Broadcom Software Academy Blog

OpenTracing via Jaeger

Written by Varun Saxena | Apr 13, 2023 8:19:32 PM

Within enterprises, it used to be that applications ran on a single server. Owners could directly monitor that discrete machine, conveniently access all the logs they needed, see all the metrics that mattered, and hit the reboot button, without needing to confer with “everyone.”

Those days are gone. 

Modern application architectures stretch the definitions of the words “federated” and “distributed.” We now have distributed applications. We may actually have super-multi-path-virtual-containerized-business-critical-shared-distributed apps. And we love them.

These new apps are powering the digital services we love, including social media, ride sharing, and streaming.

New digital services, supported by these modern architectures, are changing how IT organizations are structured, how we collaborate, and how power structures and accountability are shared across teams.

We do love these apps—at least when they perform well, there are no faults, and they aren’t generating difficult-to-weather alarm storms and hard-to-decipher logs.

It’s when things go “unexpectedly” that we love OpenTracing and the advances that we attribute to the adoption of Jaeger within app development and IT operations teams.

What is OpenTracing?

OpenTracing is a method used to profile and monitor applications, especially those built using a microservices architecture. It is sometimes also called distributed request tracing.

Most importantly, it is a vendor-neutral API that allows developers to easily add tracing to their applications, without having to worry about the specifics of the underlying tracing implementation. Distributed tracing helps pinpoint where failures occur and what causes poor performance.

Why do we need OpenTracing?

In modern distributed applications, it can be difficult to debug issues when things go wrong: A single request to the application is likely reliant upon multiple services. When that request is unfulfilled, determining which microservice is (mostly) responsible can feel like trying to solve a Rubik’s Cube puzzle.

To identify the root cause of a problem, we have two common tools: logging and metrics. From experience, we know that logs and metrics fail to give the complete picture of the condition of distributed or super-distributed systems.

Super-Tracing for Super-Distributed?

We need full, end-to-end observability, either to stay out of trouble, or get out of trouble more quickly. Logging and capturing metrics are not enough. The idea is to incorporate distributed tracing into the application so that we can get:

  • Distributed transaction monitoring
  • Root cause analysis
  • Performance and latency optimization
  • Service dependency analysis

This helps engineers identify root cause and ownership, and then direct issues to the right team, with the right contextual information on the first attempt.
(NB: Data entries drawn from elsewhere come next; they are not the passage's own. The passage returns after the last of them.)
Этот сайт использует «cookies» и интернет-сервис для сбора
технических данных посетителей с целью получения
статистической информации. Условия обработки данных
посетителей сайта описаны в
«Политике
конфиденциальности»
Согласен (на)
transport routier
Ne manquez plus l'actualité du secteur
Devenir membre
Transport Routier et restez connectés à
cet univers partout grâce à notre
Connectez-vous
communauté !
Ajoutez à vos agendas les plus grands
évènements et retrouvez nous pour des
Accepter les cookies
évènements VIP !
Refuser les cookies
This approach helps answer the questions:

  • Which services are affected by this issue?
  • Which issues are affecting which service(s)?
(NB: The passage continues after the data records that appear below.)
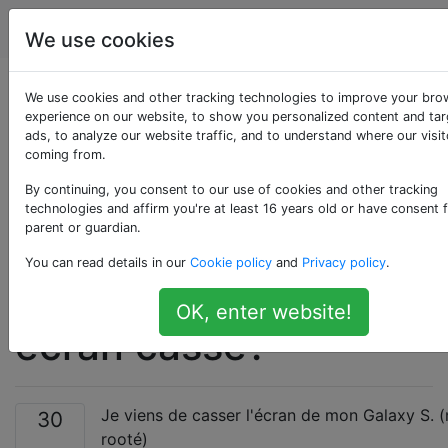
Android
Étiquettes
Account
We use cookies
Comment
We use cookies and other tracking technologies to improve your bro
experience on our website, to show you personalized content and ta
ads, to analyze our website traffic, and to understand where our visit
sauvegarder des
coming from.
données (SMS /
By continuing, you consent to our use of cookies and other tracking
technologies and affirm you're at least 16 years old or have consent 
parent or guardian.
contacts) à partir
You can read details in our
Cookie policy
and
Privacy policy
.
d'un appareil avec un
OK, enter website!
écran cassé?
Je viens de casser l'écran de mon Galaxy S. 
30
rooté)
Wikipedia defines observability as follows: “A measure of how well internal states of a system can be inferred from knowledge of its external outputs. It helps bring visibility into systems.”

If something goes wrong during the execution of the flow, debugging is a nightmare. Without observability, you never know which part of the system failed.

We do have logs and metrics for the services, but logs do not give a complete picture because they are scattered across a number of log files: It is difficult to conceptually link information from multiple logs together to understand the context of an issue. Metrics can tell you that response times for a service exceed a certain threshold, but they may not help you easily identify the root cause.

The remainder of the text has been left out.